▶ RECORDS FOR THE EXERCISE:
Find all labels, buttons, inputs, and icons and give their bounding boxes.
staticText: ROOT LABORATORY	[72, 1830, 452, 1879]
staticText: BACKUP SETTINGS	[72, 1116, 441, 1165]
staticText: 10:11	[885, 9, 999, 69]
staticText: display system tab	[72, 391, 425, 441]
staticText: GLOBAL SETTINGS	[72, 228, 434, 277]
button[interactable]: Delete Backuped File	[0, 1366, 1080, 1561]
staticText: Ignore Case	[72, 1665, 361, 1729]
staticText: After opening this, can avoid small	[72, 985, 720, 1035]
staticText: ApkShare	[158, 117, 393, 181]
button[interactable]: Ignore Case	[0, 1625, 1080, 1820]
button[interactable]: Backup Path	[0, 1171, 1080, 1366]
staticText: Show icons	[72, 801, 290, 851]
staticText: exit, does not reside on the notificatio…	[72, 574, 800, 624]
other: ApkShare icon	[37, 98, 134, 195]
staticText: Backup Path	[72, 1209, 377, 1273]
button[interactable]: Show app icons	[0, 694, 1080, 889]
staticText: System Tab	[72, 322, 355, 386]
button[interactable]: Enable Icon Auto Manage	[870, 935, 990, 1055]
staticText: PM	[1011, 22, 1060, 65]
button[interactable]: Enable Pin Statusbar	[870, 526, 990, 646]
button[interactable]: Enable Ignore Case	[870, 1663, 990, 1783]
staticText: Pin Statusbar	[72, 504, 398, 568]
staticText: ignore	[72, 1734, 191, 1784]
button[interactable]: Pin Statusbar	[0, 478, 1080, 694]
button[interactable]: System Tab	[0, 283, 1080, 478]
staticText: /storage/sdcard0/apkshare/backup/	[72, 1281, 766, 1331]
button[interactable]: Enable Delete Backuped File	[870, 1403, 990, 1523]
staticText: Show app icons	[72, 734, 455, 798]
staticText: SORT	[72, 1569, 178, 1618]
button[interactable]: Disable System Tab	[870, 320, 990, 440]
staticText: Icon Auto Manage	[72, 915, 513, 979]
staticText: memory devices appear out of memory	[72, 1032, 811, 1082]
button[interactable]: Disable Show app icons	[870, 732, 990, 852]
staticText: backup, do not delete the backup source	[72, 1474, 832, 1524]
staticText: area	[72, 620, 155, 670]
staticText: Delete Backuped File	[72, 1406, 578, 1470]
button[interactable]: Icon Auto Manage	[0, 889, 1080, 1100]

▶ WHAT IS EXPECTED: Your reply must be one number: the count of lines in the records above that contain the string "Statusbar".

▶ TASK RESPONSE: 3